Mettiamoci in riga

Una storia particolare, quella delle righe.

Se nel Medioevo i tessuti a righe erano considerate elementi “diabolici” - al punto che gli abiti rigati erano imposti a tutti coloro che venivano classificati come devianti per marchiarli ed escluderli dal contesto sociale – bisognerà aspettare il Cinquecento perché la rigatura perda un po’ della sua aura demoniaca e diventi, almeno fino a metà del ‘900, il tessuto per gli abiti della servitù (come, ad esempio, il gilet del valletto).

Solo a cavallo tra gli anni ’30 e ’40, le righe si impongono anche nel mondo del cinema e della moda: Greta Garbo nel film “The Single Standard” del ‘29 indossa una vestaglia e un pigiama a righe bianche verticali; Salvatore Ferragamo nel 1938 crea dei sandali con la platform di camoscio a righe in rilievo e qualche anno dopo Claire McCardell lancia una collezione con righe multicolori verticali.

Negli anni ’50 la moda impone ampie gonne a ruota, rigate in ogni senso – verticale, orizzontale, di traverso - come quella indossata da Lorella De Luca nel film del '57 "Poveri ma belli". 
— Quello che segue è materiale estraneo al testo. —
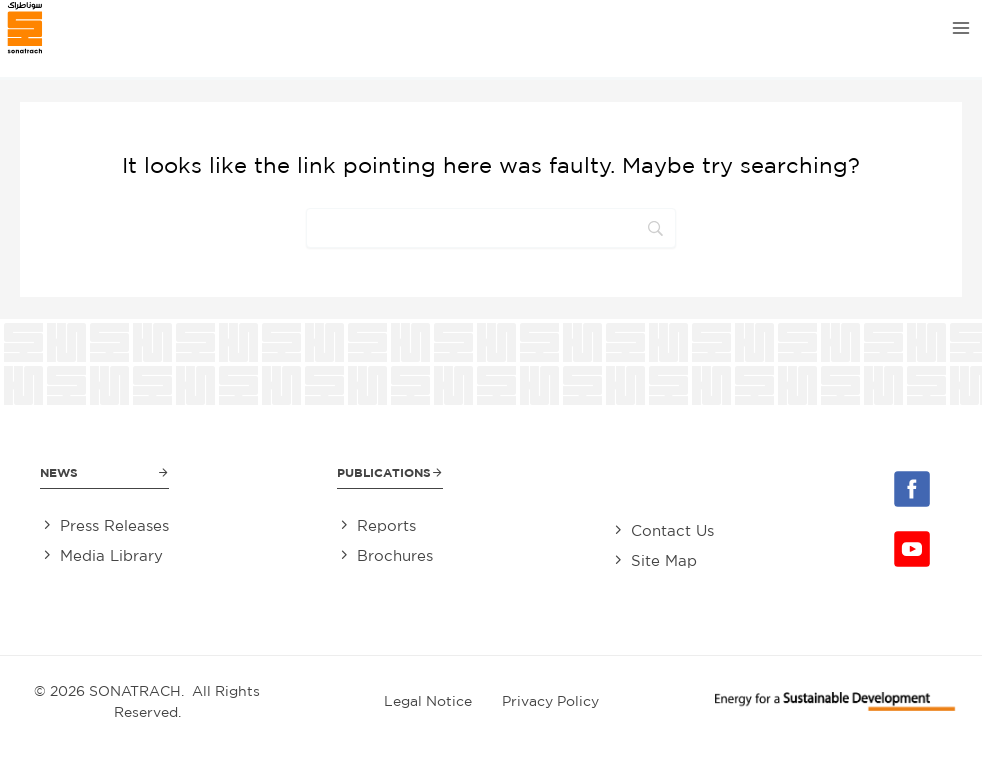  What do you see at coordinates (672, 530) in the screenshot?
I see `Contact Us` at bounding box center [672, 530].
In Italia nel 1968 un abito di maglia, dai lembi ampi e lasciati sciolti, tutto lavorato a righe baiadera giallo, viola, rosa, turchese, verde forte e sempre tagliate da una riga nera verrà fotografato da tutti i giornali del mondo: è la nascita  dello stile unico di Missoni.

Con il movimento hippy degli anni ’70 le righe tornano prepotentemente nei pantaloni, nei poncho, nelle lunghe gonne. Nel 1971, a Parigi, le righe sfilano ufficialmente anche in passerella per toccare le vette dell'Alta Moda negli anni '80 e '90 con Christian Lacroix e Jean Paul Gaultier.

Primavera 2013: orizzontali, verticali, maxi o mini, arrotondate, diagonali, optical e in colori squillanti alternati al bianco, le righe conquistano di nuovo le passerelle e tornano prepotentemente di tendenza. Per un total look o per singoli pezzi da mixare con abilità a tinte unite o ad altre fantasie (attenzione, però, perché le righe possono trasformarsi da preziose alleate di bellezza a nemiche giurate!) per mise eleganti, per gli outfit da giorno, per quelli più informali e, perché no, anche per dare uno stile unico alla propria casa con un pizzico di anticonformismo, di audacia e di creatività.